If he was lucky and won some cash, he would go to a Chinese restaurant for a take order of chow mein before going home. I remember many a nights he would wake me up in the middle of my sleep and prompted me to share in the midnight snack. I would return to bed and wake up the next morning with no memory of the snack.
Gum Sing was like a baby sitter. In the time my father was helping out at Lee’s Confectionery, Gum Sing Bak as we called him, would take me on a walk. The Bak is a form of address which meant he was a man over 60 years old. My siblings however, always refer to him as ‘F.P.”.
Sometimes after dinner, F.P. and I walked to the quay at the foot of Main Street and if we timed it right, we waved to the large steam engine as it chugged past us with its long line of passenger cars on their way across Canada. If it was rainy, we would go to the movies or visit Pop at Lee’s.
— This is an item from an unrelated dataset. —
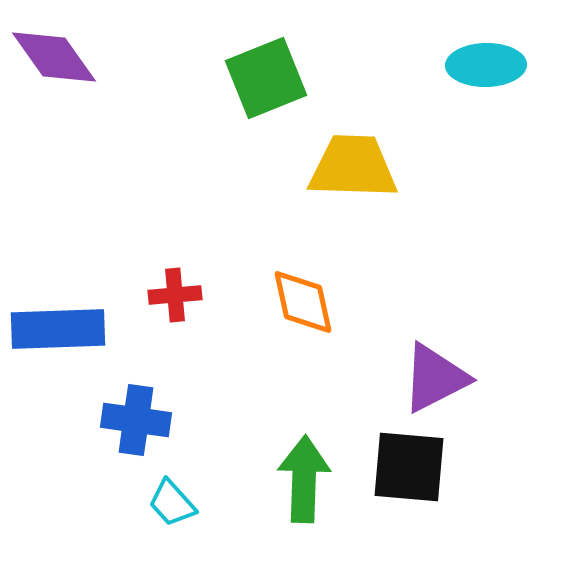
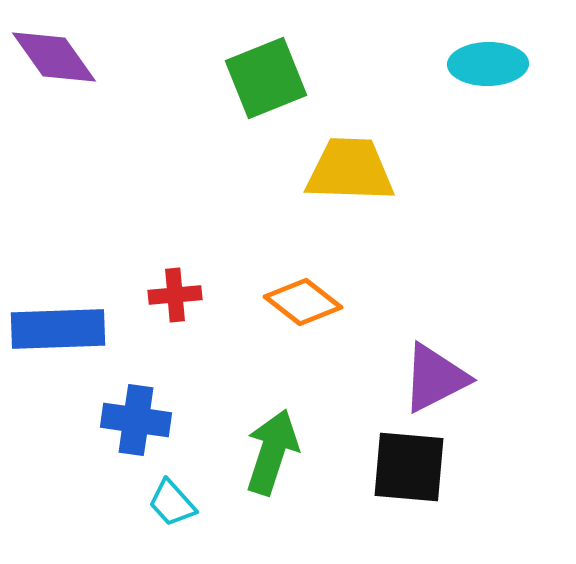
cyan ellipse: moved 2 px right, 1 px up
yellow trapezoid: moved 3 px left, 3 px down
orange diamond: rotated 40 degrees counterclockwise
green arrow: moved 32 px left, 27 px up; rotated 16 degrees clockwise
Sometimes F.P. would entertain me simply by blowing smoke rings.
But I suppose the interesting part of our relationship happened on Sunday afternoons.
Our living quarters had a sink, a toilet but no hot water and no bathtub. I’m not sure how my older siblings coped but my father insisted that I take a bath and that was final. So every Sunday afternoon, F.P. walked me back to his hotel.
I remember the high step of the apron form the sidewalk, the swinging doors and the short stairway to the main floor. From there, we climbed up a stairway that wound around a light well or shaft for two floors, down the hallway to his single room. There was no view other than a blank wall of the next building.
His room contained a single bed, a closet, a table and a couple of wooden chairs. I would undress to my underwear and wore my shirt over me as a robe. F.P. walked me down the hallway to a communal bathroom.
F.P. drew the hot water in the tub. The tub was wide and deep. It had white clawed feet. It felt like a long time before the tub was filled as I waited patiently. F.P. told me to take off my underwear after which I eased myself very carefully into the hot water.
It seemed to take a long time to get used to the temperature and as I settled in, I started to scrub myself as F.P. waited outside the door.